Posté le 15/02/2013 18:07
Le geste brusque de Llanistar sembla affecter Katrina, qui ne conserva la tête haute que quelques instants. Regrettait elle ses mots ? Peu de chance, à ce sujet. Ces mots avait fait souffrir d'autant plus le général qu'il les savait sincères, et médités. La rédactrice ne s'était pas fait connaître par des coups de sang qui lui faisait écrire des pamphlets. Sa réputation avait grandit par la qualité de sa réflexion et plusieurs fois le général avait pu apprécier cela. Sans doute ne pensait elle pas qu'il lisait son journal... C'était bien mal le connaître, encore une fois. Comment avait elle pu écrire ces mots sans jamais chercher à le rencontrer ? Avait elle pu d'être manipulée ? De perdre son indépendance d'esprit ? Le nordique baissa les yeux sur sa main d'acier, et la fissure que le choc avait provoquée dans le bois. Il avait eu tord d'agir ainsi. Pas seulement parce qu'il avait rompu le calme qui le caractérisait et que cela l'empêchait de réfléchir, mais aussi vis à vis de ce qu'il voulait être. Seuls les tyrans frappaient du poing lorsqu'ils entendaient parler de leurs erreurs. Et pourtant le général pensait les détester plus que tout au monde... Voilà qu'il commençait à leur ressembler. Etait ce si simple, de devenir tyran soi même ? Cette pensée lui procura un frisson de peur, au creux du dos. Mais il fut tiré de ses pensées angoissantes par la voix de Katrina.

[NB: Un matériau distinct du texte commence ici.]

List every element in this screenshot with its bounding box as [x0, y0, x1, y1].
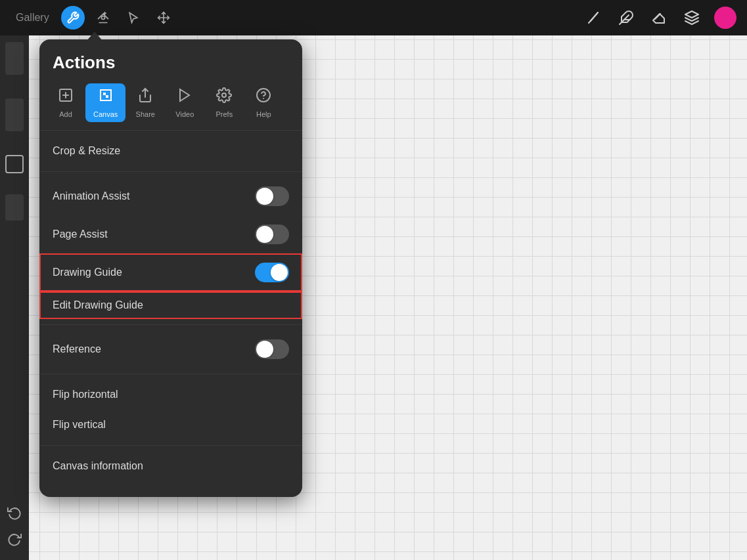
crop-resize-label: Crop & Resize: [53, 145, 120, 157]
drawing-guide-toggle[interactable]: [255, 263, 289, 282]
tab-add[interactable]: Add: [46, 83, 85, 122]
flip-horizontal-label: Flip horizontal: [53, 389, 118, 400]
page-assist-knob: [256, 226, 273, 243]
tool-pen[interactable]: [583, 7, 604, 28]
reference-knob: [256, 341, 273, 358]
tab-video-label: Video: [175, 110, 194, 118]
tab-add-label: Add: [59, 110, 72, 118]
reference-label: Reference: [53, 343, 101, 355]
tab-share[interactable]: Share: [125, 83, 165, 122]
section-flip: Flip horizontal Flip vertical: [39, 374, 302, 446]
add-icon: [58, 87, 74, 107]
tool-adjustments[interactable]: [91, 6, 115, 30]
animation-assist-label: Animation Assist: [53, 190, 129, 202]
video-icon: [177, 87, 192, 107]
tab-video[interactable]: Video: [165, 83, 204, 122]
tool-actions[interactable]: [61, 6, 85, 30]
tool-layers[interactable]: [681, 7, 702, 28]
help-icon: [256, 87, 271, 107]
tab-help-label: Help: [256, 110, 271, 118]
tab-help[interactable]: Help: [244, 83, 283, 122]
user-avatar[interactable]: [714, 7, 736, 29]
menu-edit-drawing-guide[interactable]: Edit Drawing Guide: [39, 291, 302, 319]
actions-title: Actions: [39, 39, 302, 83]
edit-drawing-guide-label: Edit Drawing Guide: [53, 299, 143, 311]
sidebar-bottom: [4, 502, 25, 560]
page-assist-label: Page Assist: [53, 228, 108, 240]
canvas-information-label: Canvas information: [53, 460, 143, 472]
toolbar-right: [583, 7, 736, 29]
top-toolbar: Gallery: [0, 0, 747, 35]
gallery-button[interactable]: Gallery: [11, 9, 55, 26]
menu-canvas-information[interactable]: Canvas information: [39, 451, 302, 481]
tab-canvas[interactable]: Canvas: [85, 83, 125, 122]
toolbar-left: Gallery: [11, 6, 175, 30]
prefs-icon: [216, 87, 232, 107]
tab-prefs[interactable]: Prefs: [204, 83, 244, 122]
tool-marker[interactable]: [616, 7, 637, 28]
menu-animation-assist[interactable]: Animation Assist: [39, 177, 302, 215]
section-reference: Reference: [39, 325, 302, 374]
sidebar-opacity[interactable]: [5, 98, 24, 131]
menu-drawing-guide[interactable]: Drawing Guide: [39, 253, 302, 291]
section-canvas-info: Canvas information: [39, 446, 302, 486]
section-guides: Animation Assist Page Assist Drawing Gui…: [39, 172, 302, 325]
share-icon: [137, 87, 153, 107]
canvas-icon: [98, 87, 114, 107]
tool-eraser[interactable]: [648, 7, 669, 28]
sidebar-brush-size[interactable]: [5, 42, 24, 75]
page-assist-toggle[interactable]: [255, 225, 289, 244]
animation-assist-toggle[interactable]: [255, 186, 289, 206]
drawing-guide-knob: [271, 264, 288, 281]
reference-toggle[interactable]: [255, 339, 289, 359]
tool-transform[interactable]: [152, 6, 175, 30]
flip-vertical-label: Flip vertical: [53, 419, 106, 431]
redo-button[interactable]: [4, 528, 25, 549]
svg-marker-8: [685, 11, 698, 18]
menu-crop-resize[interactable]: Crop & Resize: [39, 136, 302, 166]
svg-line-4: [591, 12, 598, 21]
animation-assist-knob: [256, 188, 273, 205]
svg-marker-13: [180, 89, 189, 101]
left-sidebar: [0, 35, 29, 560]
section-crop: Crop & Resize: [39, 131, 302, 172]
svg-line-7: [655, 14, 660, 19]
tab-canvas-label: Canvas: [93, 110, 118, 118]
actions-panel: Actions Add Canvas: [39, 39, 302, 497]
menu-reference[interactable]: Reference: [39, 330, 302, 368]
svg-point-14: [222, 93, 226, 97]
undo-button[interactable]: [4, 502, 25, 523]
sidebar-slider[interactable]: [5, 194, 24, 221]
tab-bar: Add Canvas Share: [39, 83, 302, 131]
drawing-guide-label: Drawing Guide: [53, 267, 122, 278]
sidebar-square[interactable]: [5, 155, 24, 173]
tool-selection[interactable]: [122, 6, 145, 30]
menu-page-assist[interactable]: Page Assist: [39, 215, 302, 253]
menu-flip-horizontal[interactable]: Flip horizontal: [39, 379, 302, 410]
tab-share-label: Share: [136, 110, 155, 118]
tab-prefs-label: Prefs: [215, 110, 233, 118]
menu-flip-vertical[interactable]: Flip vertical: [39, 410, 302, 440]
svg-point-0: [101, 16, 104, 20]
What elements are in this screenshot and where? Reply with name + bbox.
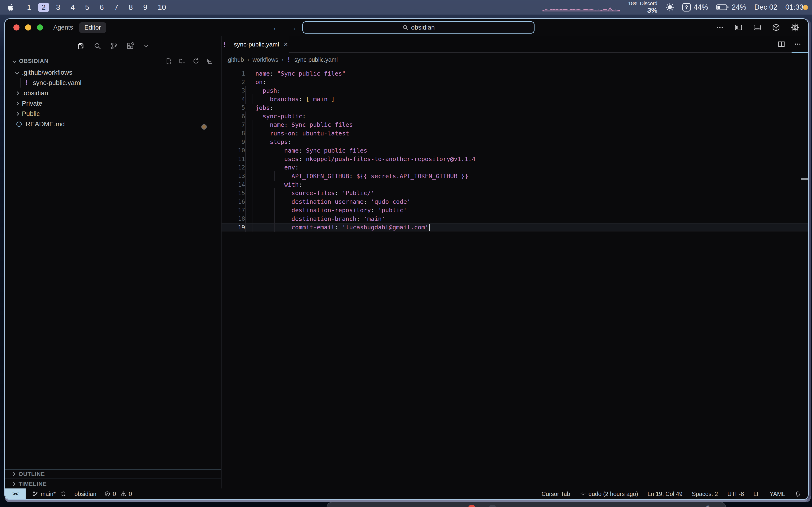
code-line-9[interactable]: 9 steps: <box>221 137 808 146</box>
workspace-2[interactable]: 2 <box>38 3 49 12</box>
project-label: obsidian <box>74 491 96 497</box>
tree-item-private[interactable]: Private <box>5 98 221 109</box>
line-number: 11 <box>221 156 245 162</box>
menu-clock[interactable]: 01:33 <box>785 3 806 11</box>
workspace-5[interactable]: 5 <box>82 3 93 12</box>
indentation-status[interactable]: Spaces: 2 <box>692 491 718 497</box>
minimize-window-button[interactable] <box>25 24 31 31</box>
extensions-icon[interactable] <box>126 42 135 50</box>
code-editor[interactable]: 1name: "Sync public files"2on:3 push:4 b… <box>221 67 808 489</box>
breadcrumb-file[interactable]: sync-public.yaml <box>294 56 338 63</box>
code-line-6[interactable]: 6 sync-public: <box>221 112 808 120</box>
code-line-13[interactable]: 13 API_TOKEN_GITHUB: ${{ secrets.API_TOK… <box>221 172 808 180</box>
apple-menu-icon[interactable] <box>6 3 15 11</box>
collapse-all-icon[interactable] <box>206 58 213 64</box>
code-line-4[interactable]: 4 branches: [ main ] <box>221 95 808 103</box>
settings-gear-icon[interactable] <box>791 23 800 32</box>
tab-agents[interactable]: Agents <box>53 24 73 31</box>
command-center-search[interactable]: obsidian <box>302 21 535 34</box>
language-mode-status[interactable]: YAML <box>770 491 785 497</box>
remote-indicator[interactable]: >< <box>5 489 26 499</box>
outline-chevron-icon <box>11 472 15 476</box>
workspace-6[interactable]: 6 <box>96 3 107 12</box>
breadcrumb-workflows[interactable]: workflows <box>253 56 278 63</box>
refresh-icon[interactable] <box>192 58 199 64</box>
tree-item-readme-md[interactable]: README.md <box>5 119 221 129</box>
workspace-8[interactable]: 8 <box>125 3 137 12</box>
tree-item--github-workflows[interactable]: .github/workflows <box>5 67 221 78</box>
line-content: - name: Sync public files <box>245 146 367 155</box>
code-line-7[interactable]: 7 name: Sync public files <box>221 120 808 129</box>
cursor-tab-status[interactable]: Cursor Tab <box>542 491 570 497</box>
tab-editor[interactable]: Editor <box>79 22 106 33</box>
line-content: steps: <box>245 137 292 146</box>
navigate-forward-button[interactable]: → <box>289 23 297 32</box>
overview-ruler-marker[interactable] <box>801 178 808 180</box>
code-line-19[interactable]: 19 commit-email: 'lucashugdahl@gmail.com… <box>221 223 808 231</box>
close-window-button[interactable] <box>13 24 19 31</box>
toggle-panel-icon[interactable] <box>753 23 761 32</box>
error-count: 0 <box>113 491 116 497</box>
code-line-8[interactable]: 8 runs-on: ubuntu-latest <box>221 129 808 137</box>
navigate-back-button[interactable]: ← <box>272 23 280 32</box>
tree-item-public[interactable]: Public <box>5 109 221 119</box>
problems-status[interactable]: 0 0 <box>104 491 132 497</box>
source-control-icon[interactable] <box>110 42 118 50</box>
code-line-1[interactable]: 1name: "Sync public files" <box>221 69 808 78</box>
breadcrumbs[interactable]: .github › workflows › ! sync-public.yaml <box>221 53 808 67</box>
project-name-status[interactable]: obsidian <box>74 491 96 497</box>
code-line-10[interactable]: 10 - name: Sync public files <box>221 146 808 155</box>
chevron-right-icon <box>15 112 19 116</box>
tree-item-sync-public-yaml[interactable]: !sync-public.yaml <box>5 78 221 88</box>
tree-item--obsidian[interactable]: .obsidian <box>5 88 221 98</box>
code-line-18[interactable]: 18 destination-branch: 'main' <box>221 215 808 223</box>
code-line-2[interactable]: 2on: <box>221 78 808 86</box>
encoding-status[interactable]: UTF-8 <box>727 491 744 497</box>
menu-time: 01:33 <box>785 3 804 11</box>
line-content: env: <box>245 163 299 172</box>
screen-mirroring-item[interactable]: ? 44% <box>682 3 708 11</box>
workspace-9[interactable]: 9 <box>140 3 151 12</box>
battery-item[interactable]: 24% <box>716 3 746 11</box>
zoom-window-button[interactable] <box>37 24 43 31</box>
workspace-4[interactable]: 4 <box>67 3 78 12</box>
background-window-peek[interactable]: ✺ <box>326 502 726 507</box>
explorer-icon[interactable] <box>77 42 85 50</box>
menu-date[interactable]: Dec 02 <box>754 3 777 11</box>
code-line-11[interactable]: 11 uses: nkoppel/push-files-to-another-r… <box>221 155 808 163</box>
code-line-5[interactable]: 5jobs: <box>221 104 808 112</box>
code-line-14[interactable]: 14 with: <box>221 180 808 189</box>
workspace-3[interactable]: 3 <box>53 3 64 12</box>
code-line-3[interactable]: 3 push: <box>221 87 808 95</box>
timeline-section[interactable]: TIMELINE <box>5 478 221 489</box>
code-line-16[interactable]: 16 destination-username: 'qudo-code' <box>221 198 808 206</box>
workspace-7[interactable]: 7 <box>111 3 122 12</box>
toggle-sidebar-icon[interactable] <box>734 23 743 32</box>
split-editor-icon[interactable] <box>777 40 785 48</box>
activity-bar <box>5 36 221 56</box>
git-branch-status[interactable]: main* <box>32 491 66 497</box>
workspace-10[interactable]: 10 <box>154 3 170 12</box>
cursor-position-status[interactable]: Ln 19, Col 49 <box>648 491 682 497</box>
tab-sync-public-yaml[interactable]: ! sync-public.yaml × <box>221 36 289 53</box>
code-line-15[interactable]: 15 source-files: 'Public/' <box>221 189 808 197</box>
close-tab-icon[interactable]: × <box>284 40 288 48</box>
ai-cube-icon[interactable] <box>772 23 780 32</box>
workspace-1[interactable]: 1 <box>23 3 35 12</box>
new-file-icon[interactable] <box>165 58 172 64</box>
more-actions-icon[interactable] <box>716 23 724 32</box>
more-views-chevron-icon[interactable] <box>143 43 149 49</box>
eol-status[interactable]: LF <box>754 491 760 497</box>
last-commit-status[interactable]: qudo (2 hours ago) <box>579 491 638 497</box>
explorer-section-header[interactable]: OBSIDIAN <box>5 56 221 66</box>
usage-widget[interactable]: 18% Discord 3% <box>628 1 657 14</box>
editor-more-actions-icon[interactable] <box>794 40 801 48</box>
search-sidebar-icon[interactable] <box>94 42 101 50</box>
notifications-bell-icon[interactable] <box>795 491 801 497</box>
new-folder-icon[interactable] <box>179 58 186 64</box>
code-line-12[interactable]: 12 env: <box>221 163 808 172</box>
breadcrumb-github[interactable]: .github <box>226 56 244 63</box>
outline-section[interactable]: OUTLINE <box>5 469 221 478</box>
brightness-icon[interactable] <box>665 3 674 12</box>
code-line-17[interactable]: 17 destination-repository: 'public' <box>221 206 808 214</box>
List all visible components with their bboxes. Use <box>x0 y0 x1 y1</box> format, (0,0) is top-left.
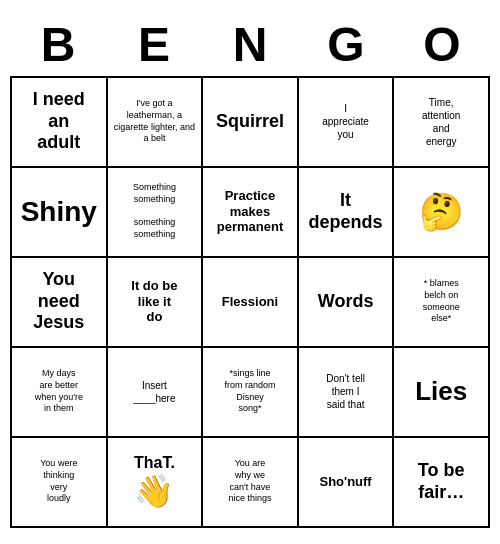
cell-r4c1: ThaT. 👋 <box>108 438 204 528</box>
bingo-card: B E N G O I needanadult I've got a leath… <box>5 12 495 533</box>
cell-r4c0: You werethinkingveryloudly <box>12 438 108 528</box>
bingo-grid: I needanadult I've got a leatherman, a c… <box>10 76 490 528</box>
cell-r2c2: Flessioni <box>203 258 299 348</box>
cell-r1c3: Itdepends <box>299 168 395 258</box>
cell-r4c2: You arewhy wecan't havenice things <box>203 438 299 528</box>
cell-r1c4: 🤔 <box>394 168 490 258</box>
letter-g: G <box>298 17 394 72</box>
bingo-title: B E N G O <box>10 17 490 72</box>
cell-r4c4: To befair… <box>394 438 490 528</box>
cell-r4c3: Sho'nuff <box>299 438 395 528</box>
cell-r3c3: Don't tellthem Isaid that <box>299 348 395 438</box>
cell-r1c2: Practicemakespermanent <box>203 168 299 258</box>
cell-r0c4: Time,attentionandenergy <box>394 78 490 168</box>
cell-r3c0: My daysare betterwhen you'rein them <box>12 348 108 438</box>
cell-r3c1: Insert____here <box>108 348 204 438</box>
cell-r2c4: * blamesbelch onsomeoneelse* <box>394 258 490 348</box>
letter-n: N <box>202 17 298 72</box>
cell-r2c1: It do belike itdo <box>108 258 204 348</box>
cell-r1c1: Somethingsomethingsomethingsomething <box>108 168 204 258</box>
letter-o: O <box>394 17 490 72</box>
cell-r0c0: I needanadult <box>12 78 108 168</box>
cell-r2c3: Words <box>299 258 395 348</box>
cell-r3c4: Lies <box>394 348 490 438</box>
cell-r3c2: *sings linefrom randomDisneysong* <box>203 348 299 438</box>
cell-r0c2: Squirrel <box>203 78 299 168</box>
cell-r0c3: Iappreciateyou <box>299 78 395 168</box>
letter-e: E <box>106 17 202 72</box>
letter-b: B <box>10 17 106 72</box>
cell-r1c0: Shiny <box>12 168 108 258</box>
cell-r2c0: YouneedJesus <box>12 258 108 348</box>
cell-r0c1: I've got a leatherman, a cigarette light… <box>108 78 204 168</box>
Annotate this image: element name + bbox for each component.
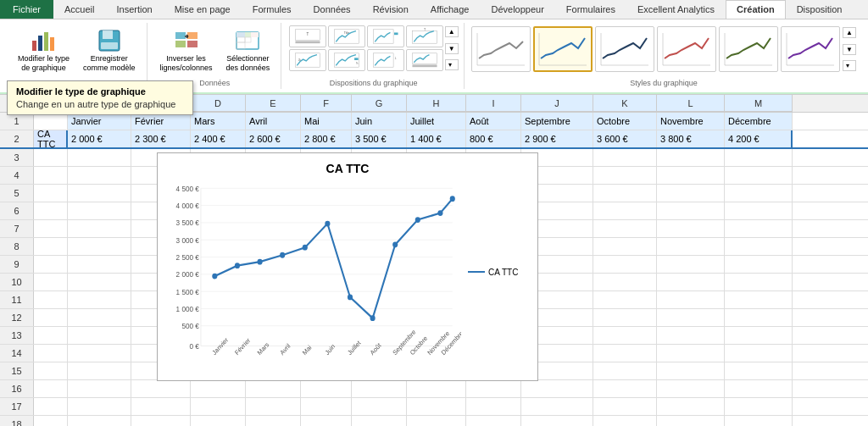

« Si je n'ai pas averti la garde, c'est que je n'avais aucune preuve, uniquement de fortes présomptions. Je ne suis qu'une habitante parmi d'autres, et je craignais qu'on accorde aucun crédit à mes dires, d'autant plus si je ne pouvais fournir de détails, de dates exactes. Et je n'accuse personne d'avoir aidé les âmes, car je considère au fond que cette intervention m'a peut-être aussi sauvée du pire. »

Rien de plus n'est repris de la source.